Wielu (...) Żydów (...) ujrzawszy to, czego Jezus dokonał, uwierzyło w Niego... Ewangelista pisze tak w kontekście cudu wskrzeszenia Łazarza. Interwencja Jezusa - przywrócenie brata Marty i Marii do życia - sprawiła, że Żydzi uwierzyli w Jezusa (episteusan en auton) - przekonali się, że to wysłannik Nieba - prawdziwy Zbawiciel. Izraelici nie tylko uwierzyli w Pana. Pistis to wiara, która staje się zawierzeniem - powierzeniem się. Zatem Żydzi uwierzyli też Jezusowi - uwierzyli Słowom Pana...

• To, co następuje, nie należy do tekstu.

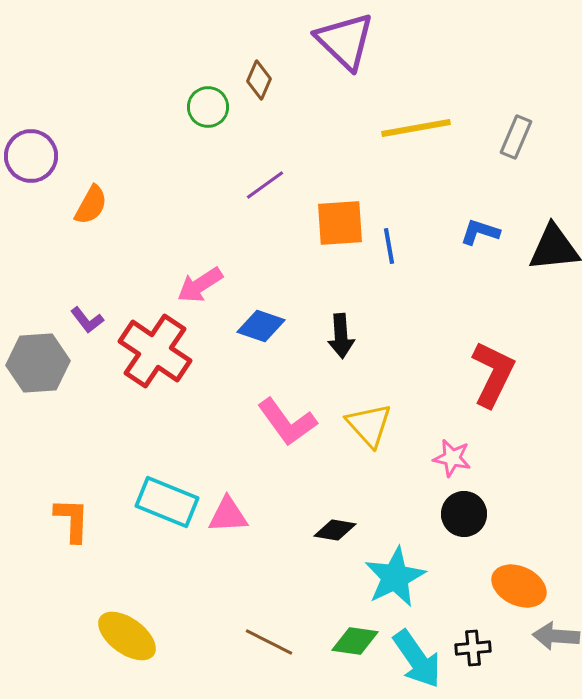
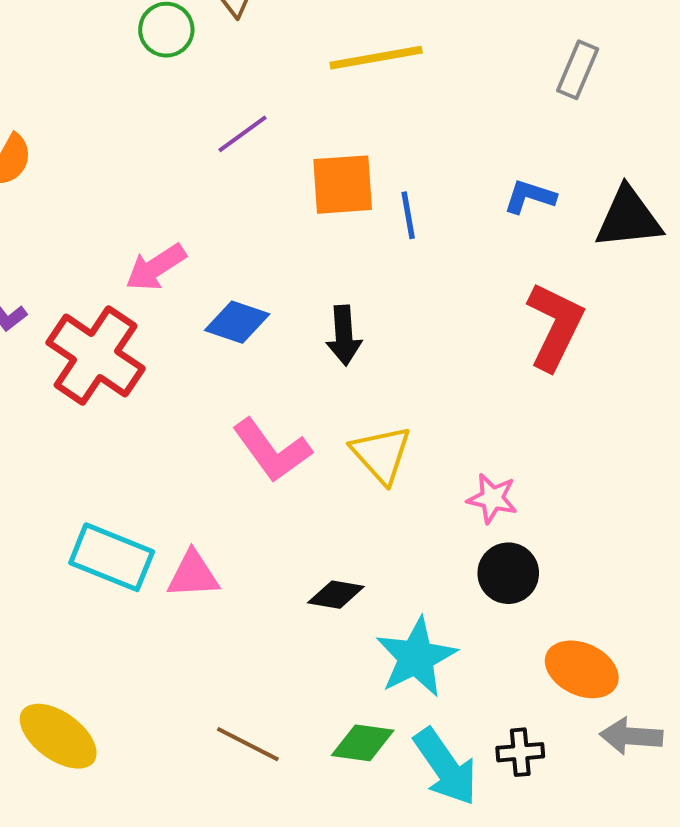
yellow line: (416, 128) -> (376, 58), moved
red L-shape: (493, 374) -> (555, 326), moved

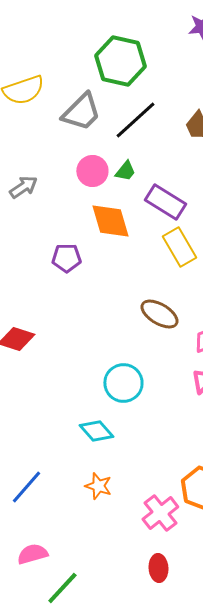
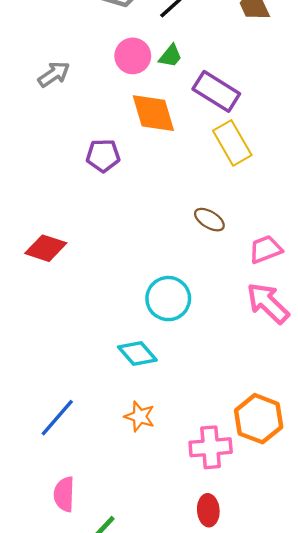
brown ellipse: (159, 314) -> (209, 220), size x0.7
pink cross: (160, 513) -> (211, 447), turned 33
pink semicircle: (32, 554) -> (64, 494), turned -72

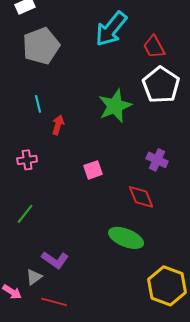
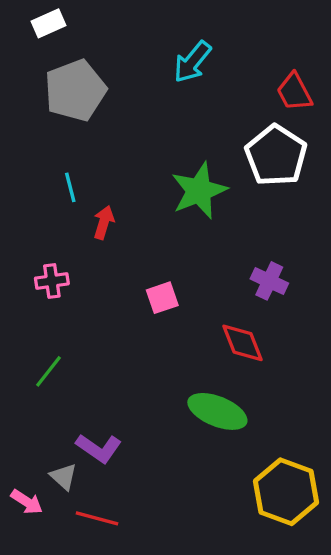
cyan arrow: (111, 29) -> (192, 62), size x0.7
red trapezoid: (154, 47) -> (294, 92), moved
gray triangle: (34, 277) -> (64, 477), turned -42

...arcykapłani i faryzeusze zwołali Wysoką Radę i rzekli: Cóż my robimy wobec tego, że ten człowiek czyni wiele znaków? Niestety miłość i moc Pana nie podobały się przedstawicielom religijnego establishmentu. Poczuli się zagrożeni. Zaczęli zazdrościć Jezusowi. Żeby jednak uzasadnić swój straszliwy plan [postanowili Go zabić], zaczęli powoływać się na dobro narodu i rację stanu twierdząc, że działalność Jezusa może spotkać się z ostrą reakcją ze strony okupanta rzymskiego [przyjdą Rzymianie, i zniszczą nasze miejsce święte i nasz naród. (...) lepiej jest dla was, gdy jeden człowiek umrze za lud, niż miałby zginąć cały naród].

Kajfasz (...) jako najwyższy kapłan (...) wypowiedział proroctwo, że Jezus miał umrzeć za naród, a nie tylko za naród, ale także, by rozproszone dzieci Boże zgromadzić w jedno... Bóg jest jedynym i niepodzielnym Królem i Panem dziejów!!! Bóg rządzi w sposób pełny i sobie znany nawet wtedy, gdy zło zaczyna przeważać i dyktować warunki gry. Pan historii ludzkości i świata potrafi(ł) wykorzystać nawet największą niesprawiedliwość, by urzeczywistnić swój plan! Nasz Bóg jest wszechmocnym Panem, dla którego nie ma nic niemożliwego!

Odtąd Jezus już nie występował wśród Żydów publicznie, tylko odszedł stamtąd... Jezus Pan jest "cichy i pokornego serca". Nie szuka sposobów, by pokazać swoją wyższość i potęgę, lecz ukrywa się na "krawędzi" świata, z dala od znanych miejsc. Czyni tak, by nam powiedzieć, że to, co najważniejsze (prawdziwe życie), dzieje się nie wśród wielkich świata, lecz na uboczu - w pobliżu pustyni... Bóg wpływa na ludzką historię w sposób cichy i pokorny, czyniąc znaki i cuda w głębi serc...

Komentarze

  1. "A Ja, gdy zostanę nad ziemię wywyższony, przyciągnę wszystkich do siebie" (J 12,32)...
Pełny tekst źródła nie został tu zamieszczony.